I highly doubt that very many people would be rejected if the
majordomo software ran the registration list. On the other hand, the
question that I would really like to get feedback on is whether or not
we should have people actually sending a message in to a live person
claiming that they are scientists in order to qualify for posting to
those newsgroups that we do decide to limit to professional traffic
only. Of course, no one is proposing to do FBI background checks
here. This would be strictly on the honor system. The problem with
having the registration list accessible to everyone is that if, e.g.,
the system sends back notices to unregistered users that they must
first register to post complete with instructions, this gives spammers
an easy way to blast us after their first attempt fails.
>>> On the administrative side, the drawback is that every potential
>>> poster has to be listed and the address in the listing would have to
>>> be current.
> Disk space is getting cheaper by the day :) A timeout feature in the
> list could remove a user from the list if they haven't posted in the
> last two years, for example.
Not worried about disk space.
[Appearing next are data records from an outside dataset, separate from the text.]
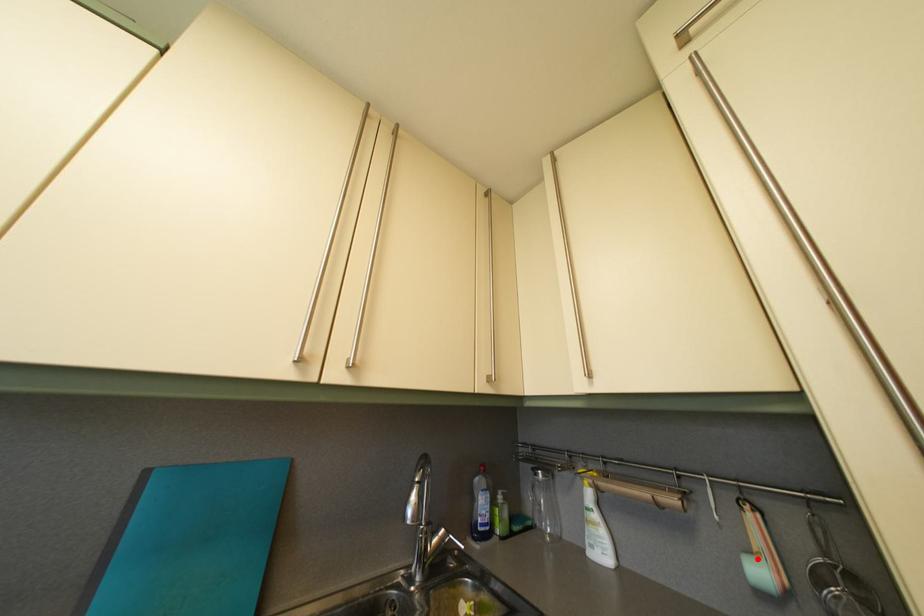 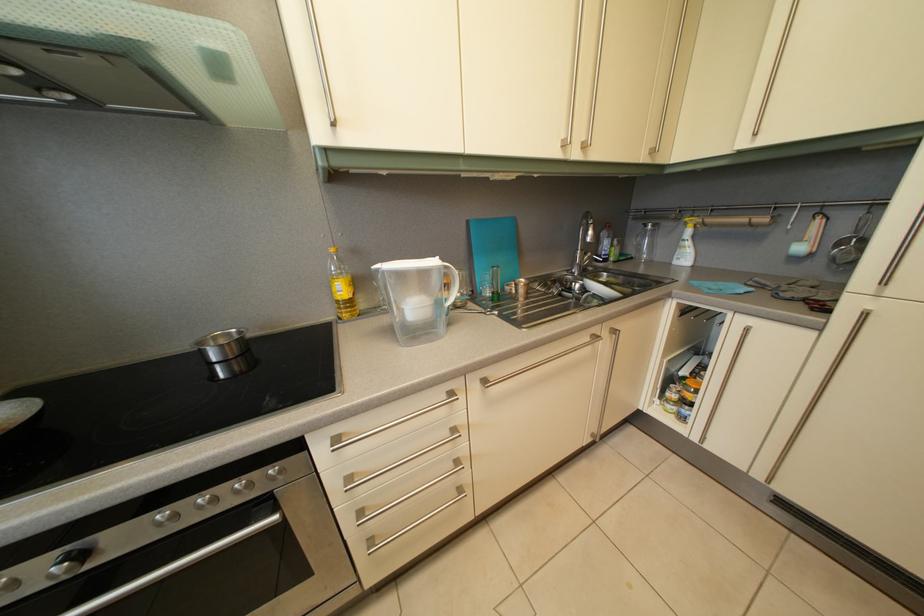 Locate, in the second image, the point that corresponds to the highlighted location in the first image.

(808, 248) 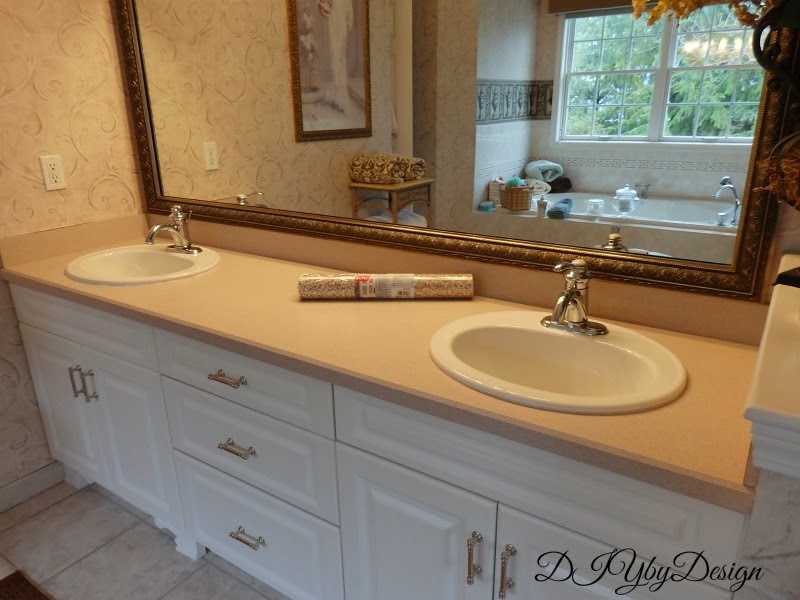 What are the coordinates of `cabinets` in the screenshot? It's located at (132, 397), (58, 406), (404, 533), (525, 580). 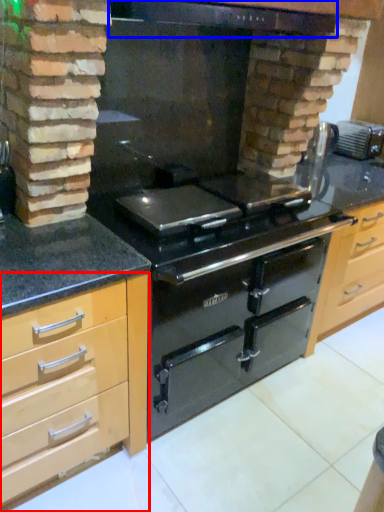 Question: Among these objects, which one is nearest to the camera, cabinetry (highlighted by a red box) or exhaust hood (highlighted by a blue box)?

Choices:
 (A) cabinetry
 (B) exhaust hood

Answer: (A) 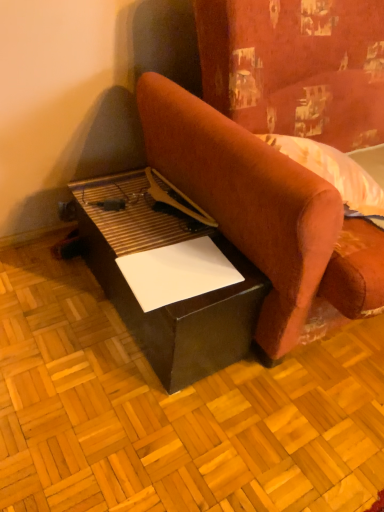 Find the location of a particular element. vacant space to the right of black leather table at lower left is located at coordinates (321, 389).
I'm more concerned that it usually
takes a person to track these address changes down since the user
often forgets what they signed up under a year or two later. This
already is a problem with just our mailing lists.
> However one should be allowed to add aliases at the time of creating
> the initial subscription.
This would not be difficult to do. We'll work out the other details
about handling slightly different addresses from the same institution,
>Just my 2c. Overall, I support the ideas for the future of biosci.